Really, the only speaking character within The Town of Light is Renèe and I have to say that the performance didn’t appeal to me for several reasons. First, the title is set in Italy yet she has that generic American accent which so often appears in video games. Next, she remains calm for most of the game and this is at extreme odds with the information uncovered within her medical records. And finally, as mentioned above the protagonist should be in her nineties if the dates add up correctly; but she sounds as if she has been voiced by a much younger actress.
Replay and innovation
As mentioned earlier in this review, the story develops in different ways depending on the choices you make; and this can particularly difficult to do due to Renèe’s confused state of mind. Creative Director Luca Dalcó said in an interview with the Metro:
One of the key methods for portraying symptoms of mental illness in the game is that you’ll see something that suggests a particular situation and at the beginning it seems very clear. But going through the game you start to realise that they’re not so straightforward and so you begin to question your own mind and the reality around you. That is a common problem for someone in Renèe’s situation.
The multiple endings provide some replayability value and they tie in with achievements available through Steam. I’d love to be able to play again to discover more about the protagonist and what happened to her as I have so many unanswered questions; but if I’m being completely honest I’m not sure I’ll be able to do that for quite some time. Playing this game wasn’t an enjoyable experience. That’s not because LKA’s release is a bad one but because its story is so raw, so incredibly horrific yet grounded in reality that it left my skin crawling.
It’s here where The Town of Light’s innovation lies. It’s to its credit that it doesn’t come across as trying to gratuitously shock but doesn’t shy away from showing unpleasant and uncomfortable scenes either. The patients queuing up for their showers, Renèe being subjected to a medical examination, the moment when she’s brutally pulled away from one small minute of happiness – they’re all presented to the player in a way that isn’t heartless yet effectively conveys how hopeless and dehumanising the situation is. The developer has chosen to tackle a subject matter not usually conveyed in video games and, while some will say that it isn’t necessarily ‘a game’, its evidence of what the medium can do.

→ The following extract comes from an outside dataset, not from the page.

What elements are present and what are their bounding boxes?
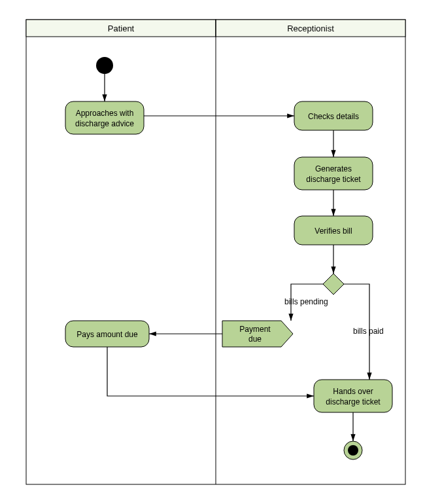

There has been an increase in the number of narrative-driven titles on the market recently and they’re proof that video games can be more than just blood and violence. The medium is unique in that it can put the player in the shoes of someone entirely different from themselves and give an insight into what life is like. The Town of Light is highly ambitious in its aim to show how it would feel to be a person beset by mental illness and depression – but with several honours under its belt already, including the award for Excellence in Story & Story Telling at the Paris Game Connection 2014, it’s clearly going about it in the right way.
Some will say that this isn’t truly a ‘video game’ due to its lack of gameplay elements and others will find its focus too disturbing. Yes, it has its flaws and could sometimes do with a little more direction or clarification. But LKA has created a title that opens the players’ eyes to a sensitive subject matter in a way that isn’t gratuitous, and doesn’t try to shock or offend. Here is proof that video games can educate and raise awareness.
It may not be a ‘fun’ experience, but The Town of Light is an emotional, intense and brave one.